The two told Kyzer she needed to bring $1,000 cash to the sheriff's office, or she could put the money on these Money Pak cards. She did not recognize this request to be a scam, in the rush. She says there were police dispatch sounds in the background of the call and the fake deputies were using believable police jargon.

So, instead of being arrested at her job, Kyzer was told she could drive Davidson County Courthouse parking deck to be escorted inside the courthouse. She was instructed to stay on the phone through the entire ordeal.

"They were talking to me the entire time. I could not get off the phone," Kyzer stated. "They said they had to stay with me the entire time because they said that was the criteria for me driving down there myself instead of them picking me up in my office."

She quickly realized she was being tracked.

"They would know where I was driving," Kyzer said. "They would say, 'Why are you turning down that way? Where are you going now,'" she recalled.

When the doctor got into the parking deck, she says the fake sheriff's deputies told her to make sure she didn't have any weapons. She began to think she was being set up to be robbed. 

She says the two then asked her to read the numbers off of the cards before they walked down to get her.

"It was at that point that the light bulb went off," Kyzer said. "I said 'No, I will be happy to give them to you when I get inside.' 
I said, 'How do you know you're not just trying to scam me?' Then they got sort of angry and said we are coming down there right now to get you."

Fearing for her safety in the dark parking garage, Kyzer flagged down an police officer for help. She learned the whole thing was an elaborate scam. 

"They have you driving to the location of the police department, so you never suspect that there is anything not correct with that," she said. 

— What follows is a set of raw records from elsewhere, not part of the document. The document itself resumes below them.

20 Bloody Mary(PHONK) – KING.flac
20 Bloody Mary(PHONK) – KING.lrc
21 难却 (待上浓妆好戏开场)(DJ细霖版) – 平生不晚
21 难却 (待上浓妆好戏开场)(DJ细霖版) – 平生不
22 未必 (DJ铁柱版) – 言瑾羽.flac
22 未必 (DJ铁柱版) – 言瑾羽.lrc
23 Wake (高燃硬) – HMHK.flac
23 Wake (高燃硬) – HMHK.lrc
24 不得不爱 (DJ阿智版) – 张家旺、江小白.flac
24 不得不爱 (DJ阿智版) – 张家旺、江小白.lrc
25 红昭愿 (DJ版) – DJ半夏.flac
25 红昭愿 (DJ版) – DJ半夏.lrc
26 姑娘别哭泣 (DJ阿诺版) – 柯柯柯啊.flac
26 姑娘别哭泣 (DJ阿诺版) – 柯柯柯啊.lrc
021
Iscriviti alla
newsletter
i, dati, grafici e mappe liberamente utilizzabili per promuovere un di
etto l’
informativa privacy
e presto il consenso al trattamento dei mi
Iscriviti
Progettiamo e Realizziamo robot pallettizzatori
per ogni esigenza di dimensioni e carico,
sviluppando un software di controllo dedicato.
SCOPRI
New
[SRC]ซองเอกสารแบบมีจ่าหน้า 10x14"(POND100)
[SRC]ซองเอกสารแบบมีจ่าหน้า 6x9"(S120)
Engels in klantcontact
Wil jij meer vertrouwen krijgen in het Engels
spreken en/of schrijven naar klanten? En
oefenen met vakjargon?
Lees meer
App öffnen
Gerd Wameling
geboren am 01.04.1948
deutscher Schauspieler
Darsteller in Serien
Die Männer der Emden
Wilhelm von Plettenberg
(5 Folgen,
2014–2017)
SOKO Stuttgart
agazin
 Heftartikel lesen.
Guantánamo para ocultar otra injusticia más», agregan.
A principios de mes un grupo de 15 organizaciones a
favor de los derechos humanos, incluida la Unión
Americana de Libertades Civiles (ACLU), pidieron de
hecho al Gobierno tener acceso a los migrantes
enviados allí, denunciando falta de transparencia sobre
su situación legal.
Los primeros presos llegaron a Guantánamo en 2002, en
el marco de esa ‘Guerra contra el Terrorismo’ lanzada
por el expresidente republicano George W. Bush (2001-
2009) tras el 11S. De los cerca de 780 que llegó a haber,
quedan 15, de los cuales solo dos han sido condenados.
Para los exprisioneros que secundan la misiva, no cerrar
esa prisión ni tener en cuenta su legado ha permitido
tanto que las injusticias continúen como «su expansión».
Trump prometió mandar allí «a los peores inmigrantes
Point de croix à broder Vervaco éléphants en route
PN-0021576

Looking back on the event, she says it was not only emotionally stressful, but impacted her patients. She later learned a friend lost nearly $5,000 a couple months prior in a similar scam.

"I don't want it to happen to anyone else. It was a gigantic disruption to my day. I had to cancel all of my patients, or one of my partners had to see my patients," Kyzer said. "Luckily they didn't get my money," she added.

Davidson County Sheriff's Office spokesperson Karla West said in a statement: "There are several scams that have plagued the mid state over the past several years. The DCSO does not arrest individuals in Davidson County and we never ask for money as you have described. People should never provide personal information or make payment like this no matter what they say."

Channel 4 has reported similar jury duty scams where con artists impersonate deputies and mirror official government phone numbers. It is best to never give bank or credit card information, or put money on Money Pak or GreenDot cards for alleged violations over the phone.